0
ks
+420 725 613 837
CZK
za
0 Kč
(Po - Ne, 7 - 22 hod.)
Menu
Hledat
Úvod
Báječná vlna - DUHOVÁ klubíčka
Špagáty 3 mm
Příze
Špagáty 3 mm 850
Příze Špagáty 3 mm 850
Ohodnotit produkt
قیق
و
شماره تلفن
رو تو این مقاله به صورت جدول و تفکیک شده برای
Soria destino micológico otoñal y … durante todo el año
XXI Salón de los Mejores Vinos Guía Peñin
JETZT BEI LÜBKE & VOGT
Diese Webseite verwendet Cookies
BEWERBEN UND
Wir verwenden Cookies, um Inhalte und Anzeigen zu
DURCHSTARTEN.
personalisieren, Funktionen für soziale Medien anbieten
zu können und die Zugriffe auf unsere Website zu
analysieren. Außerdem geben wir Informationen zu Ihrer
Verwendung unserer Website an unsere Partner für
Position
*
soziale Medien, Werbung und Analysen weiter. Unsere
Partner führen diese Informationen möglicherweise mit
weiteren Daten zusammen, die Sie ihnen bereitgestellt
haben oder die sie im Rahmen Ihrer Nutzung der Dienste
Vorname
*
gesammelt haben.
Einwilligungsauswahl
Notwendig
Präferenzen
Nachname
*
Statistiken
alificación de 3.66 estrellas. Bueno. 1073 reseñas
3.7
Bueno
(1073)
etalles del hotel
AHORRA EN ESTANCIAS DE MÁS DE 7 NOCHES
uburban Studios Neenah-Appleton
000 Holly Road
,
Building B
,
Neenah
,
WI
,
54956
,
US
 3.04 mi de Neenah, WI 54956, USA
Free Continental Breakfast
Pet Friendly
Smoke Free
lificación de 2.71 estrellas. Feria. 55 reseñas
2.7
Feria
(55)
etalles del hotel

Problem to work on
So that the data stays intact, repeat all of it exactly.

Answer space
0
ks
+420 725 613 837
CZK
za
0 Kč
(Po - Ne, 7 - 22 hod.)
Menu
Hledat
Úvod
Báječná vlna - DUHOVÁ klubíčka
Špagáty 3 mm
Příze
Špagáty 3 mm 850
Příze Špagáty 3 mm 850
Ohodnotit produkt
قیق
و
شماره تلفن
رو تو این مقاله به صورت جدول و تفکیک شده برای
Soria destino micológico otoñal y … durante todo el año
XXI Salón de los Mejores Vinos Guía Peñin
JETZT BEI LÜBKE & VOGT
Diese Webseite verwendet Cookies
BEWERBEN UND
Wir verwenden Cookies, um Inhalte und Anzeigen zu
DURCHSTARTEN.
personalisieren, Funktionen für soziale Medien anbieten
zu können und die Zugriffe auf unsere Website zu
analysieren. Außerdem geben wir Informationen zu Ihrer
Verwendung unserer Website an unsere Partner für
Position
*
soziale Medien, Werbung und Analysen weiter. Unsere
Partner führen diese Informationen möglicherweise mit
weiteren Daten zusammen, die Sie ihnen bereitgestellt
haben oder die sie im Rahmen Ihrer Nutzung der Dienste
Vorname
*
gesammelt haben.
Einwilligungsauswahl
Notwendig
Präferenzen
Nachname
*
Statistiken
alificación de 3.66 estrellas. Bueno. 1073 reseñas
3.7
Bueno
(1073)
etalles del hotel
AHORRA EN ESTANCIAS DE MÁS DE 7 NOCHES
uburban Studios Neenah-Appleton
000 Holly Road
,
Building B
,
Neenah
,
WI
,
54956
,
US
 3.04 mi de Neenah, WI 54956, USA
Free Continental Breakfast
Pet Friendly
Smoke Free
lificación de 2.71 estrellas. Feria. 55 reseñas
2.7
Feria
(55)
etalles del hotel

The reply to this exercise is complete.